Начавшееся в марте 1793 г. роялистское восстание в Вандее активно поддерживалось и инспирировалось «неприсягнувшими» священниками, а армия повстанцев, нашивавших на свои куртки знак «Сердце Иисуса», именовалась не только «королевской», но и «католической». Теперь в глазах народных низов, особенно парижского плебса, понятия «католицизм» и «контрреволюция» слились окончательно. Сложилось своеобразное двоевластие Коммуны Парижа, выражавшей интересы низов, и Национального конвента, собравшегося в сентябре 1792 г. и возглавленного в июне 1793 —июле 1794 г. радикальными буржуазными революционерами-якобинцами во главе с М. Робеспьером («якобинская диктатура»). При этом инициатива проведения мер по борьбе уже не только с «неприсягнувшими» священниками, но и «конституционным» духовенством, вплоть до осуществления кампании «дехристианизации» в конце 1793 —начале 1794 г. чаще всего принадлежала Парижской Коммуне.
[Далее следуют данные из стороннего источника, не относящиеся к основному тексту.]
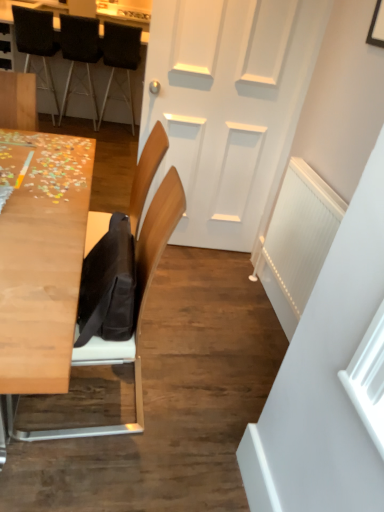 Identify the location of vacant area on top of white plastic radiator at right (from a real-world perspective). (330, 180). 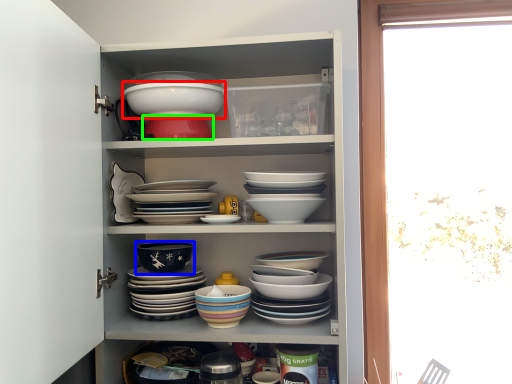 Question: Which is farther away from bowl (highlighted by a red box)? bowl (highlighted by a blue box) or bowl (highlighted by a green box)?

Choices:
 (A) bowl
 (B) bowl

Answer: (A) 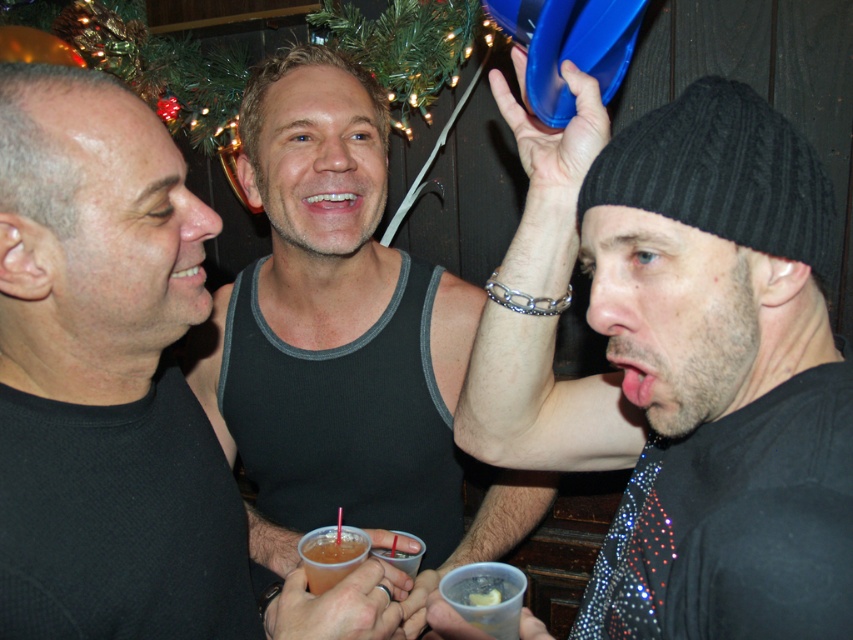 Can you confirm if black matte tank top at upper center is thinner than black knitted beanie at upper right?

Incorrect, black matte tank top at upper center's width is not less than black knitted beanie at upper right's.

Between point (172, 177) and point (737, 131), which one is positioned behind?

Point (172, 177)

Where is `black matte tank top at upper center`? The height and width of the screenshot is (640, 853). black matte tank top at upper center is located at coordinates (100, 252).

Between point (490, 621) and point (328, 579), which one is positioned in front?

Point (490, 621) is more forward.

Does point (514, 582) lie behind point (344, 529)?

No, (514, 582) is in front of (344, 529).

Locate an element on the screen. clear plastic cup at lower center is located at coordinates (485, 593).

Identify the location of black tank top at center. (343, 340).

Is black tank top at center above black knitted beanie at upper right?

No, black tank top at center is not above black knitted beanie at upper right.

The height and width of the screenshot is (640, 853). Find the location of `black tank top at center`. black tank top at center is located at coordinates click(x=343, y=340). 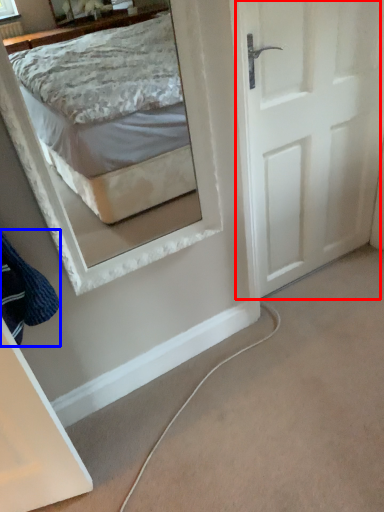 Question: Which object is further to the camera taking this photo, door (highlighted by a red box) or clothe (highlighted by a blue box)?

Choices:
 (A) door
 (B) clothe

Answer: (A)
Иногда Конвент и лидер якобинцев Робеспьер уступали тем или иным инициативам «снизу». Как следствие, декретом от 5 октября
1793 г. Конвентом вводился «революционный календарь», в соответствии с которым летосчисление осуществлялось по годам республики
133
(т. е. с 22 сентября 1792 г.), а христианское летосчисление, «осквернённое предрассудками и ложью, исходившими от трона и церкви», отменялось. Воскресенье и все прочие церковные праздники упразднялись, взамен вводилось празднование десятого дня недели (дека-ди). Календарь носил сугубо светский характер и представлял собой попытку дехристианизации повседневной жизни.
В октябре 1793 г. был принят закон об изгнании «конституционных» священников том случае, если со стороны шести граждан последует обвинение в «негражданском» поведении. Тогда же комиссар Конвента Ж. Фуше, находясь в Невере, издал распоряжение, согласно которому все религиозные символы, находящиеся вне храмов, подлежали уничтожению, а священники не могли показываться в богослужебной одежде за их пределами. На кладбищенских воротах следовало начертать: «смерть есть вечный сон».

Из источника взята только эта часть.